We can see the mentioned repeatings in the translation model here, too.
It might be better to first get a feeling for pointer generator networks on a summerization corpus, first, but I would want to implement the technique also.

### Coverage mechanism

To avoid repetitions, we can also calculate a coverage vector, then calculate modified attentions respecting the coverage vector. It's probably not so difficult and also something I'd like to try out. 

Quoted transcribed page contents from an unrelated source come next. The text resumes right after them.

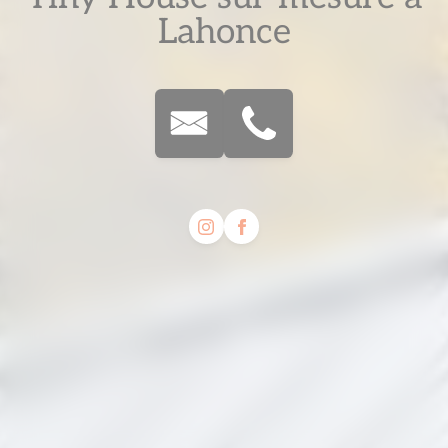
Lahonce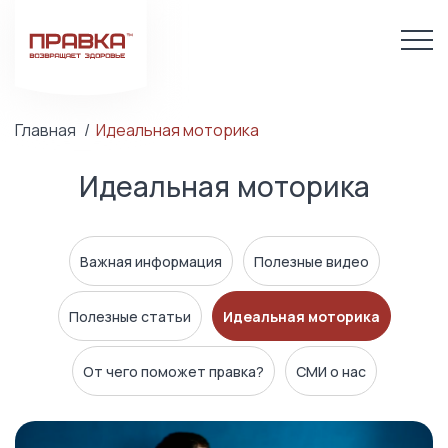
Главная
Идеальная моторика
Идеальная моторика
Важная информация
Полезные видео
Полезные статьи
Идеальная моторика
От чего поможет правка?
СМИ о нас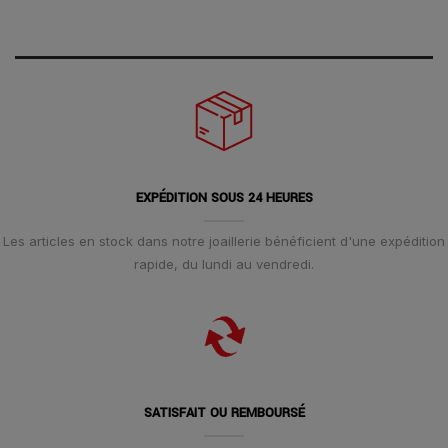
EXPÉDITION SOUS 24 HEURES
Les articles en stock dans notre joaillerie bénéficient d'une expédition
rapide, du lundi au vendredi.
SATISFAIT OU REMBOURSÉ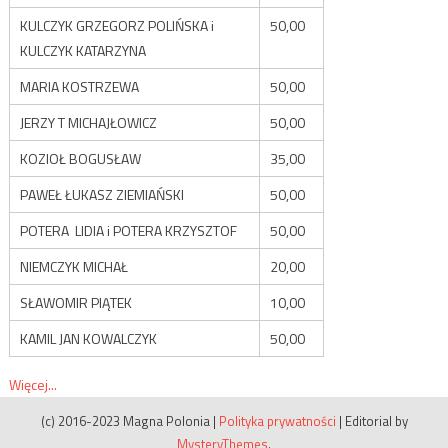
KULCZYK GRZEGORZ POLIŃSKA i
50,00
KULCZYK KATARZYNA
MARIA KOSTRZEWA
50,00
JERZY T MICHAJŁOWICZ
50,00
KOZIOŁ BOGUSŁAW
35,00
PAWEŁ ŁUKASZ ZIEMIAŃSKI
50,00
POTERA LIDIA i POTERA KRZYSZTOF
50,00
NIEMCZYK MICHAŁ
20,00
SŁAWOMIR PIĄTEK
10,00
KAMIL JAN KOWALCZYK
50,00
Więcej...
(c) 2016-2023 Magna Polonia
|
Polityka prywatności
|
Editorial by
MysteryThemes
.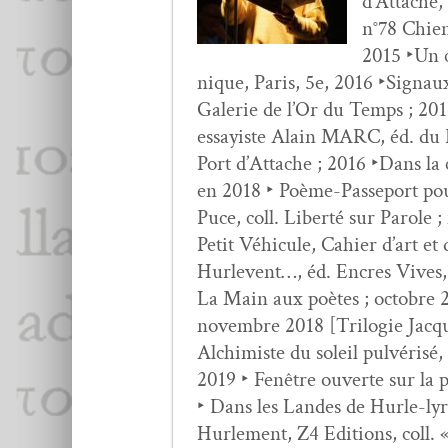
d’At­tache,
n°78 Chien­
2015 ‣Un cr
nique, Paris, 5e, 2016 ‣Sig­naux 
Galerie de l’Or du Temps ; 2016 
essay­iste Alain MARC, éd. du 
Port d’Attache ; 2016 ‣Dans la c
en 2018 ‣ Poème-Passe­port pou
Puce, coll. Lib­erté sur Parole 
Petit Véhicule, Cahi­er d’art et
Hurlevent…, éd. Encres Vives, c
La Main aux poètes ; octo­bre 201
novem­bre 2018 [Trilo­gie Jac
Alchimiste du soleil pul­vérisé, 
2019 ‣ Fenêtre ouverte sur la p
‣ Dans les Lan­des de Hurle-ly
Hurlement, Z4 Edi­tions, coll. 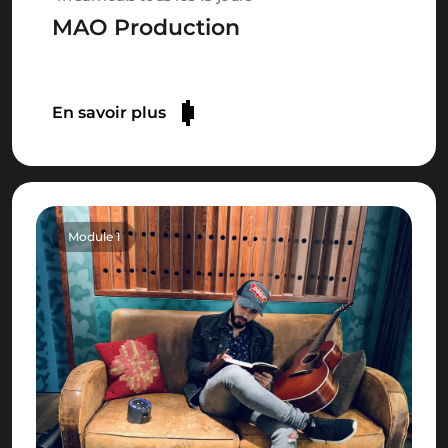
MAO Production
En savoir plus
Module 1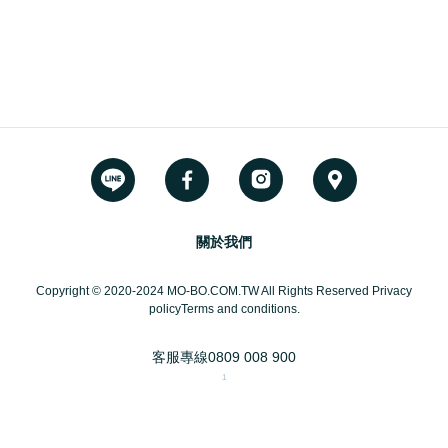
關於我們
Copyright © 2020-2024 MO-BO.COM.TW All Rights Reserved Privacy
policyTerms and conditions.
客服專線
0809 008 900
1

### NLU / dynamical neural network memory

It is something I had in mind also before hand. They are more important for dialogue managers, but probably the hottest, most magic state-of-the-art technique. Maybe I switch to a dialogue corpus or some toy problem with a lot of remembering first. Here it would anyway help, too, but as errors are more subtle here, it's more difficult to make a start.

### Multi learning

The dataset is really well suited to learn translations in many different language pairs at once. On a simple Encoder-into-one-big-state-that-is-more-or-less-language-independent/Decode-from-that model, it would be trivial to implement (but then we'd have all the problems back from [a simple model](SimpleModelForMachineTranslation.ipynb)). Attention modelling is not language indepedent, so it might be necessary to translate into a language independent code first and from this intermediate language to the target language. Maybe those dynamic neural network memories are needed, maybe not. I need to check research papers first.

Beside the big multi language learning, learning anything else in addition would also help. If the model learns to do entitiy-recognition or part-of-speech, translations would get better, too. Of course, the hard part is to get some annotated data similiar without to cheat (using Google NLP API or so). Not sure, whether NLTK can parse these complicated sentences correctly?! A way to multi-learn words to be marked for copy might be to compare multiple translations for words that are copy+pasted in all translations.

### Deploy

It would be fun to have the translation model be deployed on a website or as translation bot somewhere.

## tl;dr

I guess, I'll start implementing copy-mechanism next (and/or deploy it somewhere).